Dall’analisi dei dati per ramo di attività emerge una diminuzione delle ore complessive autorizzate nell’industria (-22,8%), nell’edilizia (-38,9%), nell’artigianato (-54,4%), nel commercio (-62,4%) e nei settori vari (-86%).

Le previsioni degli operatori riguardo alla tendenza delle vendite per i prossimi mesi sembrano orientate al permanere di una situazione difficile, sia sul mercato interno, sia sul mercato estero.
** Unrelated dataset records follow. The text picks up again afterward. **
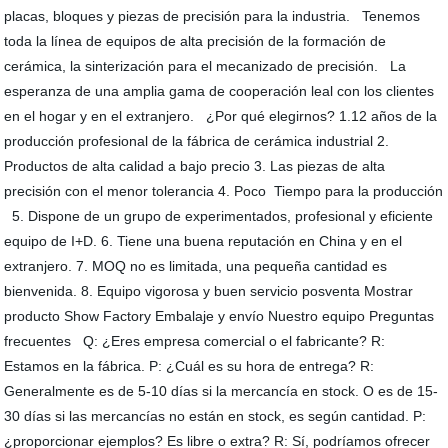
placas, bloques y piezas de precisión para la industria. Tenemos
toda la línea de equipos de alta precisión de la formación de
cerámica, la sinterización para el mecanizado de precisión. La
esperanza de una amplia gama de cooperación leal con los clientes
en el hogar y en el extranjero. ¿Por qué elegirnos? 1.12 años de la
producción profesional de la fábrica de cerámica industrial 2.
Productos de alta calidad a bajo precio 3. Las piezas de alta
precisión con el menor tolerancia 4. Poco Tiempo para la producción
5. Dispone de un grupo de experimentados, profesional y eficiente
equipo de I+D. 6. Tiene una buena reputación en China y en el
extranjero. 7. MOQ no es limitada, una pequeña cantidad es
bienvenida. 8. Equipo vigorosa y buen servicio posventa Mostrar
producto Show Factory Embalaje y envío Nuestro equipo Preguntas
frecuentes Q: ¿Eres empresa comercial o el fabricante? R:
Estamos en la fábrica. P: ¿Cuál es su hora de entrega? R:
Generalmente es de 5-10 días si la mercancía en stock. O es de 15-
30 días si las mercancías no están en stock, es según cantidad. P:
¿proporcionar ejemplos? Es libre o extra? R: Sí, podríamos ofrecer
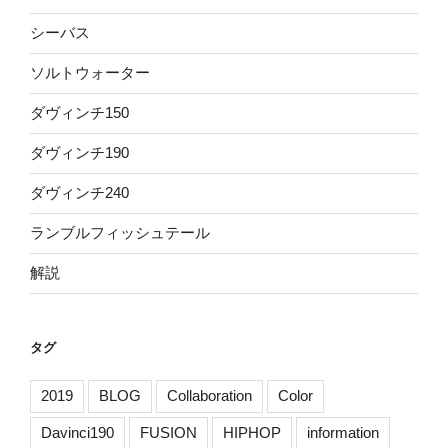
シーバス
ソルトウォーター
ダヴィンチ150
ダヴィンチ190
ダヴィンチ240
ランブルフィッシュテール
解説
タグ
2019
BLOG
Collaboration
Color
Davinci190
FUSION
HIPHOP
information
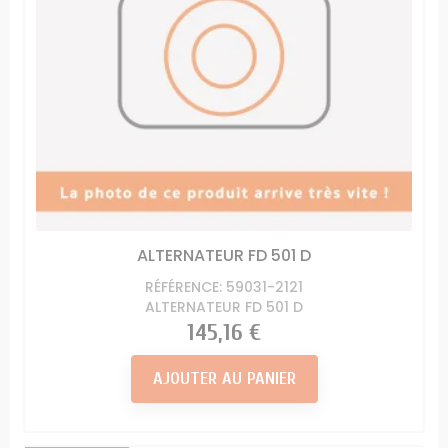
ALTERNATEUR FD 501 D
RÉFÉRENCE: 59031-2121
ALTERNATEUR FD 501 D
Prix
145,16 €
AJOUTER AU PANIER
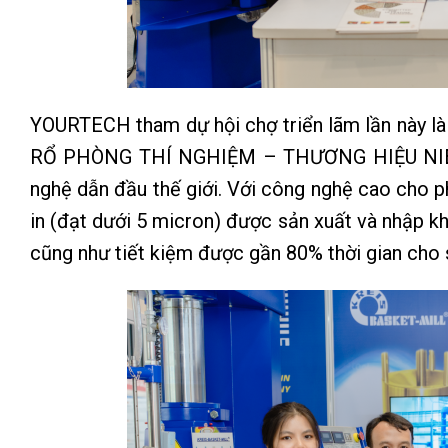
YOURTECH tham dự hội chợ triển lãm lần nà
RỔ PHÒNG THÍ NGHIỆM – THƯƠNG HIỆU NIEAM
nghệ dẫn đầu thế giới. Với công nghệ cao cho p
in (đạt dưới 5 micron) được sản xuất và nhập k
cũng như tiết kiệm được gần 80% thời gian cho 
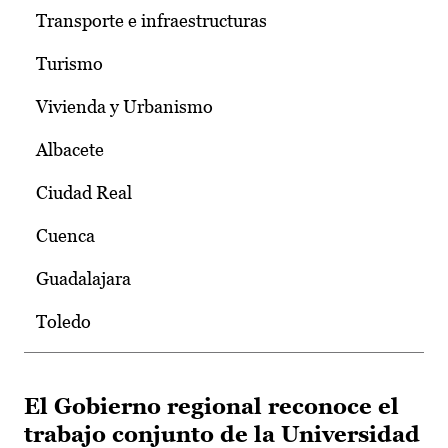
Transporte e infraestructuras
Turismo
Vivienda y Urbanismo
Albacete
Ciudad Real
Cuenca
Guadalajara
Toledo
El Gobierno regional reconoce el
trabajo conjunto de la Universidad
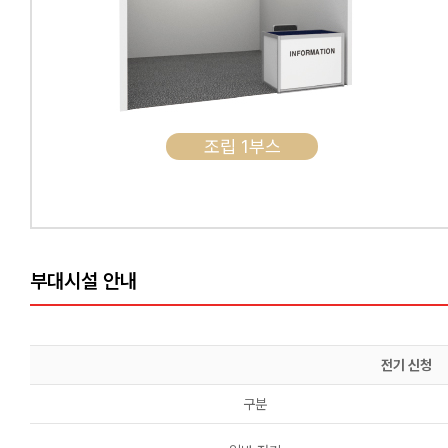
조립 1부스
부대시설 안내
전기 신청
구분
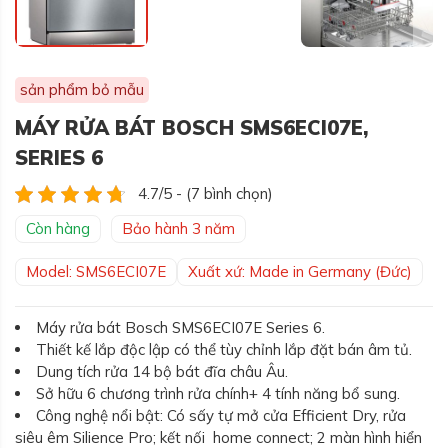
sản phẩm bỏ mẫu
MÁY RỬA BÁT BOSCH SMS6ECI07E,
SERIES 6
4.7/5 - (7 bình chọn)
Còn hàng
Bảo hành 3 năm
Model: SMS6ECI07E
Xuất xứ: Made in Germany (Đức)
Máy rửa bát Bosch SMS6ECI07E Series 6.
Thiết kế lắp độc lập có thể tùy chỉnh lắp đặt bán âm tủ.
Dung tích rửa 14 bộ bát đĩa châu Âu.
Sở hữu 6 chương trình rửa chính+ 4 tính năng bổ sung.
Công nghệ nổi bật: Có sấy tự mở cửa Efficient Dry, rửa
siêu êm Silience Pro; kết nối home connect; 2 màn hình hiển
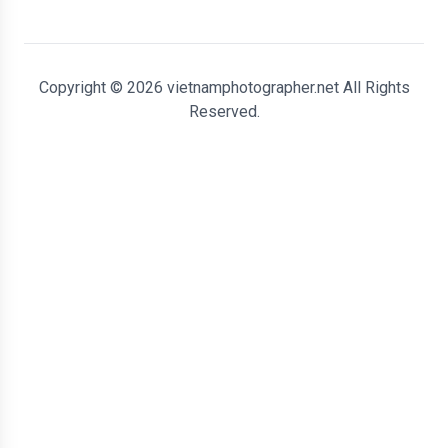
Copyright © 2026 vietnamphotographer.net All Rights
Reserved.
“Seppur contenuto nell’entità e meno negativo dell’andamento nazionale, il dato relativo al terzo trimestre 2014 - dichiara il Presidente di Confindustria Marche Nando Ottavi - conferma la presenza di un quadro congiunturale ancora incerto, che frena il percorso di recupero che il sistema produttivo regionale sembrava aver avviato nei primi mesi del 2014. Ne sono alla base la perdurante debolezza della domanda interna - nonostante i segni positivi di alcuni settori - e le condizioni sempre più selettive sui mercati esteri. In particolare, in questo trimestre si è ulteriormente ridotto il contributo alla ripresa fornito dalla domanda estera, complessivamente più limitato e più concentrato in specifiche nicchie/ambiti di mercato. In tale quadro, appare ancora più evidente il vantaggio di un approccio ai mercati internazionali fortemente focalizzato e indirizzato a specifici mercati di riferimento.”